The Internet of Things – data privacy in a connected home
The Internet of Things (IoT) refers to the network of devices and sensors that exchange data with each other through the internet. It’s not much of an overstatement to say that IoT spells the end of privacy as we know it. Once limited to desktop computers, the internet is now connected to consumer digital devices like Amazon’s Echo, fitness trackers, televisions, refrigerators, and even pet collars. In many cases, digital connectivity can improve the efficiency and convenience of products and services. But in all cases, data is getting collected.
“The IoT is seeing everything in the world get instrumented, with promiscuous technology that tends to overshare, because business stands to gain from all the metadata about people’s habits,” says Wilson.
In a cogent analysis of the IoT in the Guardian, Adam Greenfield points out the ways that IoT products allow brands to “develop behavioural [sic] models that map our desires in high resolution, so as to target them with even greater efficiency in the future.” Inherent in this trade-off between data and convenience is a transfer of power—users are allowing an algorithm to influence or even make their consumer choices for them.
While some consumers are comfortable letting Amazon know the intimate details of their daily habits, in exchange for seeing some targeted ads, a Pew report highlights the security issues that come with IoT devices. Not only is our personal data subject to identity theft and extortion by hackers, but the devices themselves can be turned into “weapons of mass disruption.” For example, in October 2016, 100,000 compromised internet-connected devices formed a bot-army that attacked Dyn (a DNS provider that acts like a switchboard for the internet) and bogged down the entire internet for a day.

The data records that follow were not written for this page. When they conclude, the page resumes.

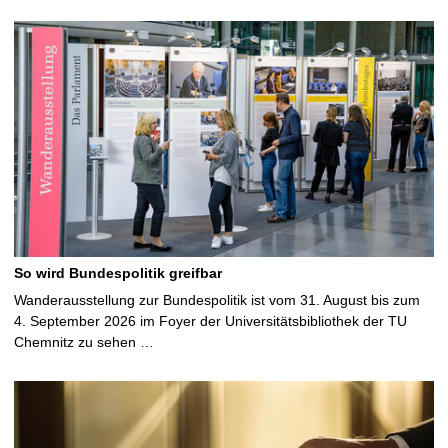
So wird Bundespolitik greifbar
Wanderausstellung zur Bundespolitik ist vom 31. August bis zum
4. September 2026 im Foyer der Universitätsbibliothek der TU
Chemnitz zu sehen …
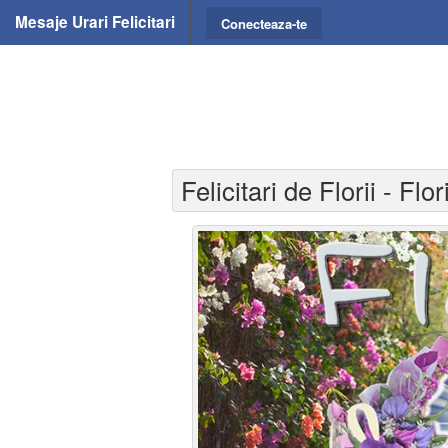
Mesaje Urari Felicitari
Conecteaza-te
Felicitari de Florii - Flo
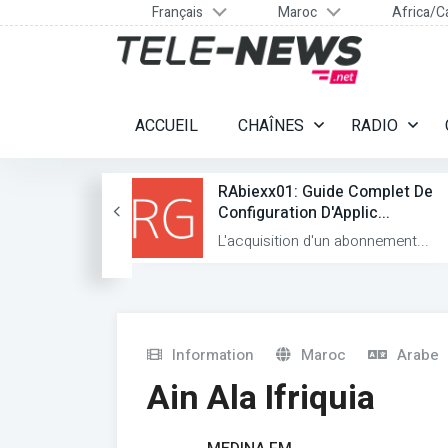
Français
Maroc
Africa/C
ACCUEIL
CHAÎNES
RADIO
Formats TV
RAbiexx01: Guide Complet De
Configuration D'Applic...
luenc...
L'acquisition d'un abonnement...
Information
Maroc
Arabe
Ain Ala Ifriquia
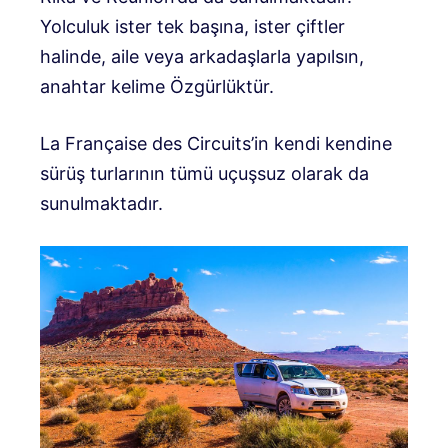
Yolculuk ister tek başına, ister çiftler
halinde, aile veya arkadaşlarla yapılsın,
anahtar kelime Özgürlüktür.
La Française des Circuits’in kendi kendine
sürüş turlarının tümü uçuşsuz olarak da
sunulmaktadır.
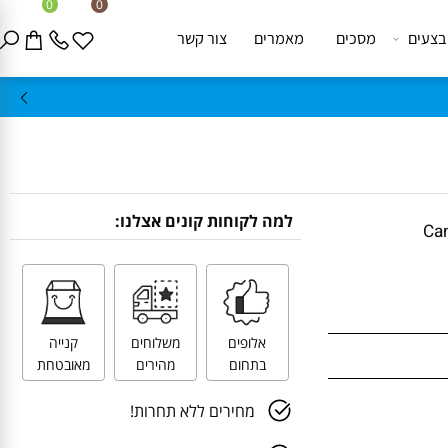
0
0
ים
מסכים
מאמרים
צור קשר
למה לקוחות קונים אצלנו:
אלופים
משלוחים
קנייה
בתחום
מהירים
מאובטחת
מחירים ללא תחרות!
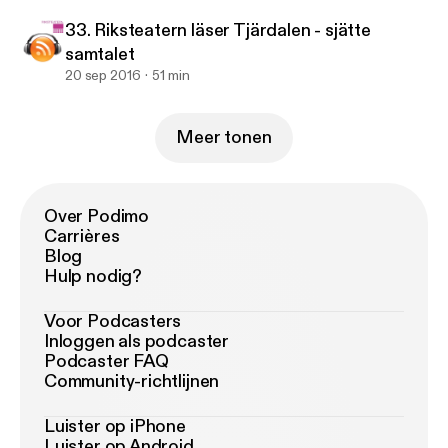
33. Riksteatern läser Tjärdalen - sjätte
samtalet
20 sep 2016
51 min
Meer tonen
Over Podimo
Carrières
Blog
Hulp nodig?
Voor Podcasters
Inloggen als podcaster
Podcaster FAQ
Community-richtlijnen
Luister op iPhone
Luister op Android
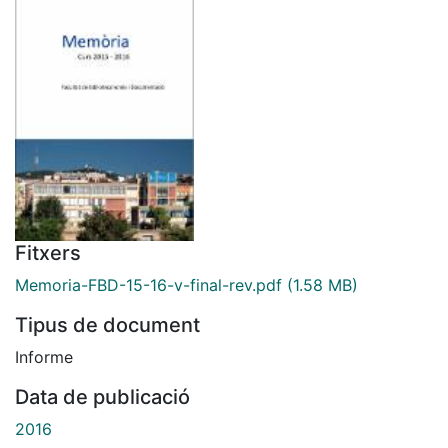
Fitxers
Memoria-FBD-15-16-v-final-rev.pdf
(1.58 MB)
Tipus de document
Informe
Data de publicació
2016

Another threat involves third parties hijacking devices equipped with microphones or cameras to collect additional information beyond that collected during normal device operations. And this threat extends beyond cybercrime; for example, the United States government can do this kind of data collection without a warrant.
Questions to protect your privacy
Is the IoT still in its infancy, or have we reached peak connectivity? Will privacy disappear from human existence, or will people start to reject connected devices as the risks become more apparent? Early evidence indicates a bit of both is likely. Few people will give up their smartphones—the greatest conveyer of personal data—but will most likely welcome clear federal guidelines protecting their digital privacy.
In the meantime, it’s “buyer beware.” Reading the user agreements for every app and product is a good idea, but unrealistic for most people. Wilson suggests that people at least ask a few questions before hitting the “purchase” button:
- What personal data is collected?
- Why is it being collected?
- Who gets to see and use that data?
- Are there any limits to what the company can do with the data it collects?